753 F.3d 729
7th Cir.2014Background
- From 2005–2008 Arojojoye organized a multi-year fraud scheme creating fake IDs, fictitious businesses, and mailboxes to open bank and merchant accounts and cash stolen checks and convenience checks.
- He recruited and paid co‑defendants (notably Kormoi and Henderson) to open mail drops and conduct transactions; he also purchased stolen credit card numbers and generated false invoices to receive merchant payments.
- Law enforcement seized extensive evidence from his car at arrest; investigations showed over 15 fictitious businesses, dozens of stolen identities, and losses exceeding $1,000,000.

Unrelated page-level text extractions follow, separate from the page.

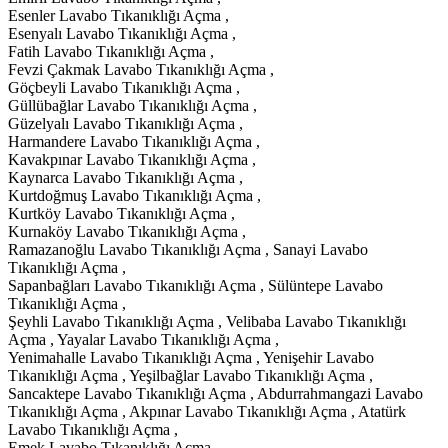
Esenler Lavabo Tıkanıklığı Açma ,
Esenyalı Lavabo Tıkanıklığı Açma ,
Fatih Lavabo Tıkanıklığı Açma ,
Fevzi Çakmak Lavabo Tıkanıklığı Açma ,
Göçbeyli Lavabo Tıkanıklığı Açma ,
Güllübağlar Lavabo Tıkanıklığı Açma ,
Güzelyalı Lavabo Tıkanıklığı Açma ,
Harmandere Lavabo Tıkanıklığı Açma ,
Kavakpınar Lavabo Tıkanıklığı Açma ,
Kaynarca Lavabo Tıkanıklığı Açma ,
Kurtdoğmuş Lavabo Tıkanıklığı Açma ,
Kurtköy Lavabo Tıkanıklığı Açma ,
Kurnaköy Lavabo Tıkanıklığı Açma ,
Ramazanoğlu Lavabo Tıkanıklığı Açma , Sanayi Lavabo
Tıkanıklığı Açma ,
Sapanbağları Lavabo Tıkanıklığı Açma , Sülüntepe Lavabo
Tıkanıklığı Açma ,
Şeyhli Lavabo Tıkanıklığı Açma , Velibaba Lavabo Tıkanıklığı
Açma , Yayalar Lavabo Tıkanıklığı Açma ,
Yenimahalle Lavabo Tıkanıklığı Açma , Yenişehir Lavabo
Tıkanıklığı Açma , Yeşilbağlar Lavabo Tıkanıklığı Açma ,
Sancaktepe Lavabo Tıkanıklığı Açma , Abdurrahmangazi Lavabo
Tıkanıklığı Açma , Akpınar Lavabo Tıkanıklığı Açma , Atatürk
Lavabo Tıkanıklığı Açma ,
Emek Lavabo Tıkanıklığı Açma ,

- Arojojoye pleaded guilty to bank fraud (18 U.S.C. § 1344) and aggravated identity theft (18 U.S.C. § 1028A(a)(1)); remaining counts were dismissed under a plea agreement.
- The PSR applied multiple Guidelines increases (loss > $1,028,818; 50+ victims; sophisticated means; manager/supervisor), yielding an advisory range of 97–121 months; the court imposed 85 months on bank fraud plus a consecutive 24 months for identity theft (total 109 months).
Issues
| Issue | Arojojoye's Argument | Government's/Respondent's Argument | Held |
|---|---|---|---|
| Sufficiency of plea to aggravated identity theft (§1028A) | He did not admit knowing the ID belonged to a real person (Flores‑Figueroa requires knowledge). | Record contains multiple admissions that the identity (Lizel Emborgo) was real and that he possessed her SSN and DOB. | Plea was supported by a factual basis; conviction affirmed. |
| Four‑level enhancement for 50+ victims (U.S.S.G. §2B1.1(b)(2)) | Application of the broader, post‑offense definition violated the Ex Post Facto Clause (Peugh). | Even if newer Guidelines applied, court stated it would impose the same sentence under the older Guidelines, making any error harmless. | Enhancement/error harmless under Peugh/Rabiu; sentence affirmed. |
| Three‑level role enhancement for manager/supervisor (§3B1.1(b)) | He did not supervise others; at most he supplied materials. | He recruited, instructed, paid, and directed at least two co‑defendants (Henderson, Kormoi); scheme involved 5+ participants. | No plain error: enhancement upheld. |
| Attribution of $441,899.03 Navistar loss | That large loss was unforeseeable and undertaken solely by other co‑schemers. | As creator of documents and mailboxes and participant in the joint scheme, the Navistar loss was reasonably foreseeable and attributable. | District court’s loss finding not clearly erroneous; amount attributed to him. |
| Sophisticated‑means two‑level enhancement (§2B1.1(b)(9)(C)) | He contests the enhancement. | He expressly waived/consented to this enhancement in his sentencing submissions. | Waived; alternatively no plain error given extensive, multi‑year, document‑creation scheme. |
Key Cases Cited
- Flores‑Figueroa v. United States, 556 U.S. 646 (Sup. Ct. 2009) (knowledge that identification belonged to another person required for §1028A).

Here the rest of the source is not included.